The tympana shown above, are probably pre-conquest, and were discovered and set in their current position during the 19th century rebuild of the church. I originally missed this carving due to the darkness of the tower. Only afterwards did I realise that I'd managed to photograph it. See this link for more photos of these Norman carvings.

Above. Draw bar slot and rebates in the tower\Nave doorway.

There is also a set of heavy iron hinges on the wall within the tower indicating that there would have been a door separating the Nave from the tower at some point. For the draw bar slots to have been any use, there must have been a door within the thickness of the wall, but there are now no signs or remains of hinges.

Above. Draw bar slot and rebates in the tower\Nave doorway.

It's therefore obvious that the tower at Long Marton was designed to be a safe or secure location, but most likely, as Philip Davis has pointed out to me in the past, as security rather than defence. There are no signs of fireplaces on any of the floors of the tower, indicating that it was not designed as a place of refuge or as somewhere to live, though I was unable to gain access to the first floor of the tower. The staircase to this level is a later addition, as shown on Mike Salter's plans, and leads to the wooden gallery that looks out over the Nave towards the Chancel. Philp Davis interestingly points out that churches may have been permanently occupied, so there may have been instances where the church doors needed to be locked to prevent entry whilst business or services were conducted in private, or so that no one could 'sneak' in unnoticed to steal valuables. 

Wednesday, December 11, 2013

Crosby Ravensworth Hall and moat

Crosby Ravensworth Hall and moat
Crosby Ravensworth

I very nearly didn't bother trying to find this site....all the indications were that the moat was ploughed out and not visible any longer, and that the hall is mostly a modern building. Luckily I checked it out, and was rewarded with a very well defined part of one of the wet moats that would have surrounded the hall, and a very pleasing building next to it, still showing the Pickering's family crest above the front door.

Above. The South Western part of the moat.

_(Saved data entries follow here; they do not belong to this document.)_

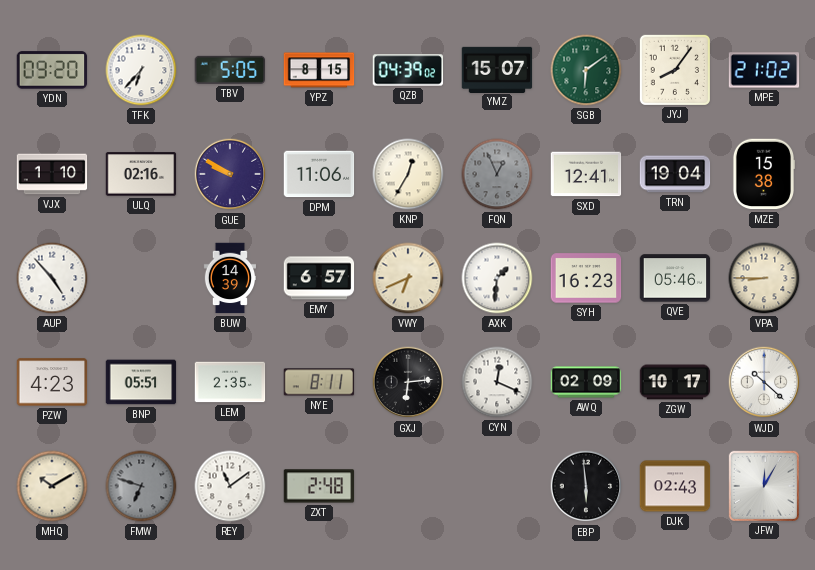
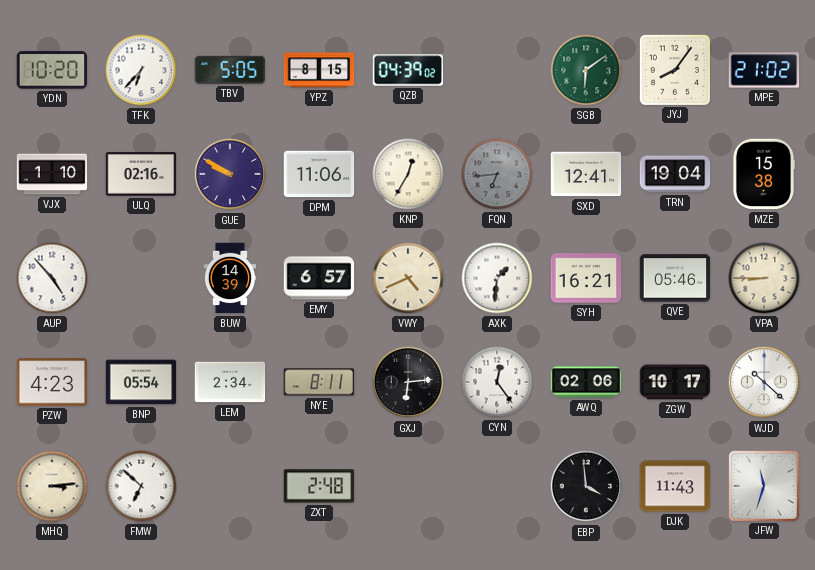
YDN: 09:20 -> 10:20
YMZ: 15:07 -> none
FQN: 12:56 -> 6:44
VWY: 6:41 -> 4:41
SYH: 16:23 -> 16:21
BNP: 05:51 -> 05:54
LEM: 2:35 -> 2:34
CYN: 12:19 -> 12:24
AWQ: 02:09 -> 02:06
MHQ: 10:10 -> 3:14
FMW: 6:48 -> 6:52
FMW dial: grey -> white
REY: 11:09 -> none
EBP: 5:59 -> 3:59
DJK: 02:43 -> 11:43
JFW: 12:05 -> 11:33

The moat, which now measures 75 meters North to South, and 31 meters West to East, is but a shadow of its former self, but what remains is quite well defined and still has water flowing through it fed by what looks like a spring at the head of the field. The moat flows out into Lyvennet Beck, which may have acted as a secondary we moat when the hall was fully occupied as the home of the Threlkeld family in the 1300s.

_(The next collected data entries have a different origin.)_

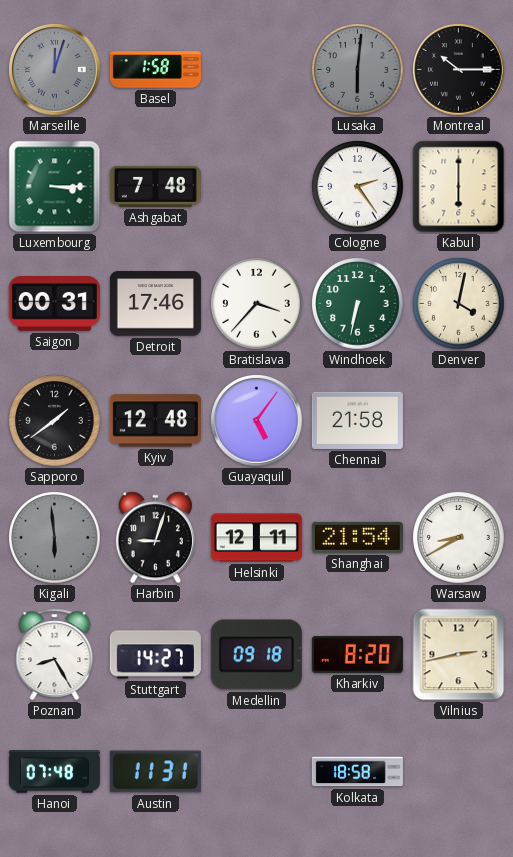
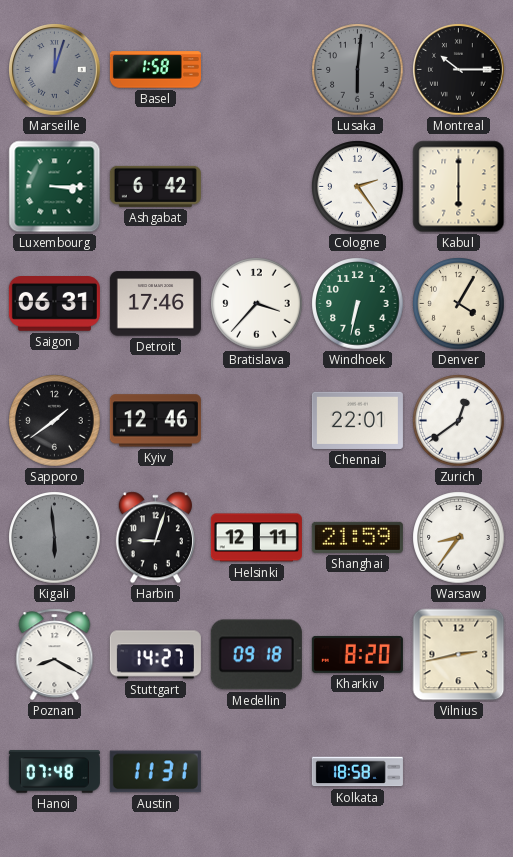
Ashgabat: 7:48 -> 6:42
Saigon: 00:31 -> 06:31
Denver: 4:02 -> 4:05
Kyiv: 12:48 -> 12:46
Guayaquil: 5:06 -> none
Chennai: 21:58 -> 22:01
Zurich: none -> 12:39
Shanghai: 21:54 -> 21:59
Warsaw: 8:40 -> 8:36
Poznan: 8:25 -> 8:20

Above. The surviving portion of the wet moat as it vanishes into Lyvennet Beck (to the right)

The moat is only about a foot deep, and has probably silted up over the's a surprise therefore that it's survived at all. The moat is only half the story here though, as there was also a tower hall. In 1304, the hall and its estates were held by the Threlkeld family, specifically Henry de Threlkeld. There was a free standing solar tower, probably built in the 14th century, which was remodelled by the Pickering family sometime around 1550. Unfortunately for us though, the tower was demolished in 1750.

Above. The lower part of the moat as it enters Lyvennet Beck.

Above. Lyvennet Beck running in front of the hall and the church.

Above. The modern ford through the beck.

Above. Crosby Ravensworth Hall as it is today.

The hall is now Grade II listed, and most likely contains material from the tower demolished in 1750. The Pickering family arms are mounted over the front door, but whether this is the original mentioned in 1550 is impossible to say. 

Above. Another view of the hall from across Lyvennet Beck.

In 1286, the hall was the scene of a brutal murder, when John de Frauncey and Robert de Appleby murdered Nicholas de Hastings in the moat outside the gate. The original account of these events are as follows "On Whit Sunday of that year Richard le Fraunceys of Mauld's Meaburn sent William de Harcla, John le Fraunceys, Robert de Appleby and others to Crosby Ravensworth. There they found Nicholas de Hastings, leaning on his bow, outside the gate of his brother's house, and immediately they attacked him. John le Fraunceys struck him with a staff and pushed him in the breast and by pressing upon him with his horse thrust him into a ditch. Seeing this William de Harcla leapt at him with his sword drawn intending to run it into him but the sword fell from his hand and so he failed. Whereupon John le Fraunceys bade Robert de Appleby shoot him with an arrow and Robert did as he was asked and shot him in the breast and Nicholas very quickly died." After which the murderers returned in a body towards the manor house of Mauld's Meaburn. "At once the villagers of Crosby followed them with hue and cry and with intent to arrest and seize the felon, Robert, who shot the arrow. But John le Fraunceys and William de Harcla and the others drove them back and by use of weapons rescued Robert de Appleby and took him away into the manor house of Richard le Fraunceys, who sent them forth, at Mauld's Meaburn, shut the gates after them and allowed no one to go in. Thereon came Alice, wife of Nicholas de Hastings, the slain man, she climbed on to a wall and raised hue and cry and sought to obtain entrance for the people with her that they might arrest them, but those inside the manor house prevented anyone from gaining ingress." (Taken from the British History website.)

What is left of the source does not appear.